• _Data shown_
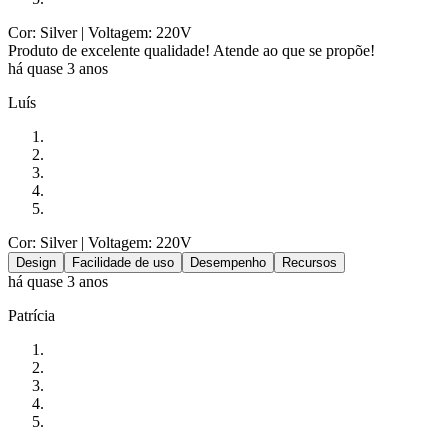
Cor: Silver
| Voltagem: 220V
Produto de excelente qualidade! Atende ao que se propõe!
há quase 3 anos
Luís
Cor: Silver
| Voltagem: 220V
Design
Facilidade de uso
Desempenho
Recursos
há quase 3 anos
Patrícia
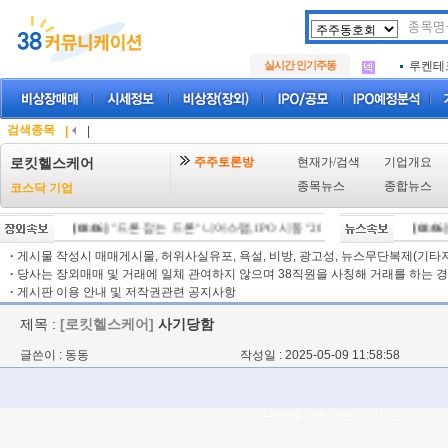
아크로
.
아이엠
.
실시간 인기주동
루켄테
.
아크로
.
아이엠
.
루켄테
.
검색종목
|
|
주주토론방
현재가/검색
기업개요
로킷헬스케어
종목뉴스
종합뉴스
코스닥 기업
[08/06]
"드론 잡는 드론" 니어스랩, IPO 시동 "2029년 방공망 체계 편입"
[08/06]
·
게시물 작성시 매매게시물, 허위사실유포, 욕설, 비방, 광고성, 뉴스무단복제(기타저작
·
당사는 장외매매 및 거래에 일체 관여하지 않으며 38직원을 사칭해 거래를 하는 경
·
게시판 이용 안내 및 저작권관련 공지사항
제목 :
[로킷헬스케어]
사기당함
글쓴이 : 동동
작성일 : 2025-05-09 11:58:58
Loading Time [ Sec ] CI376900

• _Task item_
The listing must be returned in full and exactly, apart from its pictures.

• _Problem solution_
Cor: Silver
| Voltagem: 220V
Produto de excelente qualidade! Atende ao que se propõe!
há quase 3 anos
Luís
Cor: Silver
| Voltagem: 220V
Design
Facilidade de uso
Desempenho
Recursos
há quase 3 anos
Patrícia
아크로
.
아이엠
.
실시간 인기주동
루켄테
.
아크로
.
아이엠
.
루켄테
.
검색종목
|
|
주주토론방
현재가/검색
기업개요
로킷헬스케어
종목뉴스
종합뉴스
코스닥 기업
[08/06]
"드론 잡는 드론" 니어스랩, IPO 시동 "2029년 방공망 체계 편입"
[08/06]
·
게시물 작성시 매매게시물, 허위사실유포, 욕설, 비방, 광고성, 뉴스무단복제(기타저작
·
당사는 장외매매 및 거래에 일체 관여하지 않으며 38직원을 사칭해 거래를 하는 경
·
게시판 이용 안내 및 저작권관련 공지사항
제목 :
[로킷헬스케어]
사기당함
글쓴이 : 동동
작성일 : 2025-05-09 11:58:58
Loading Time [ Sec ] CI376900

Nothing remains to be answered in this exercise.